🫀 :
"How do you grieve for a love that did not even exist?"
How do you let go of something that was never clearly yours to begin with? No labels, no promises, no clear beginning, and somehow no clear ending either, just feelings that grew in the spaces between conversations, in the pauses, in the late night thoughts, and in the little things that slowly started to mean far too much. It’s strange, isn’t it? To hurt this deeply over something that was never officially yours. When people ask what happened, you can’t even explain it properly, because what do you even say? That nothing happened, and somehow that nothing ruined you? That there was never an us, but you still found yourself grieving like there was? That’s the cruelest part about an unlabeled connection, there’s no breakup to point at, no final conversation, no ending anyone else can understand, just a quiet distance that slowly turns into silence. And still, it hurts like losing someone you loved with your whole heart.

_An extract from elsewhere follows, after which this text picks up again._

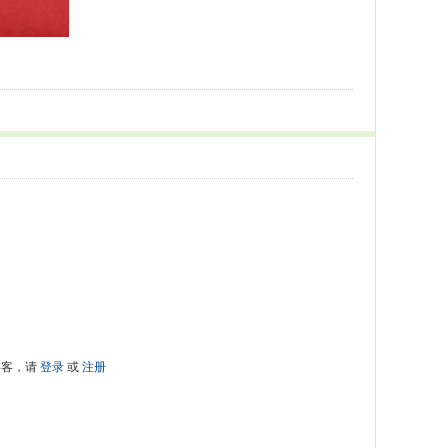
游客，请
登录
或
注册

Maybe even more, because there was never any closure, never any certainty, only unanswered questions and the unbearable weight of what could have been. You keep telling yourself they were never yours, that there was never really an us, that you should move on because there was technically nothing to lose, but your heart doesn’t care about technicalities. It only remembers how they made you feel, how someone who never even knew they were becoming your whole world somehow became the hardest person to live without. So now you’re left grieving memories that were never officially memories, grieving a person who was never truly yours, grieving a love that had no name but somehow took up all the space inside your chest. And maybe that’s why it’s so hard to move on, because how do you heal from a wound no one can see? How do you bury something that never even got the chance to live, when it still feels painfully alive inside you? Maybe that’s the saddest kind of love, the kind that never got the chance to exist, but still left behind the deepest kind of pain.